Negli anziani, dunque, limitare l’analisi dei costi a pochi anni prima del decesso potrebbe portare ad una sottostima della spesa sostenuta per essi. Ad oggi quanti sono gli ottantacinquenni che nei 15 anni precedenti non abbiano subito un intervento per tumore, di protesi di anca e di ginocchio, un intervento di cataratta, un ricovero per un evento acuto (infarto, ictus, frattura di femore) o che non siano affetti da nessun tipo di patologia che richieda una terapia giornaliera? Che traccia avremmo delle cure messe in atto, e dei conseguenti costi, per il mantenimento della loro salute andando ad analizzare esclusivamente gli ultimi due anni di vita? Ipotizzare la presenza di modalità di consumo differenti[14] aiuterebbe anche a spiegare il fenomeno, documentato, che i costi sanitari negli ultimi anni di vita diminuiscono con l’età, altrimenti, dovremmo concludere che ciò sia determinato da una discriminazione degli anziani nella qualità e quantità di cure ricevute che invece non dovrebbe verificarsi in modelli sanitari basati sull’universalità delle cure.

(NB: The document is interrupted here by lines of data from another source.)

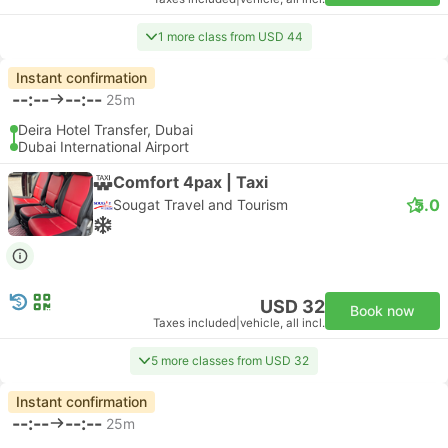
1 more class from USD 44
Instant confirmation
--:--
--:--
25m
Deira Hotel Transfer, Dubai
Dubai International Airport
Comfort 4pax | Taxi
5.0
Sougat Travel and Tourism
USD 32
Book now
Taxes included
|
vehicle, all incl.
5 more classes from USD 32
Instant confirmation
--:--
--:--
25m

Sarebbe forse utile, allora, provare a compiere un cambiamento di prospettiva ed analizzare l’invecchiamento non più solo come causa dell’incremento della spesa sanitaria ma anche come il suo risultato. Ipotizzare che la differenza di spesa, negli anni immediatamente precedenti la morte, fra le persone più anziane e le più giovani non rappresenti un minus ma semplicemente uno spostamento più indietro dei consumi, cioè che chi è più vecchio abbia già utilizzato risorse in un determinato periodo della vita per superare uno o più problemi di salute e che questi consumi abbiano contribuito ad aumentare la sua aspettativa di vita.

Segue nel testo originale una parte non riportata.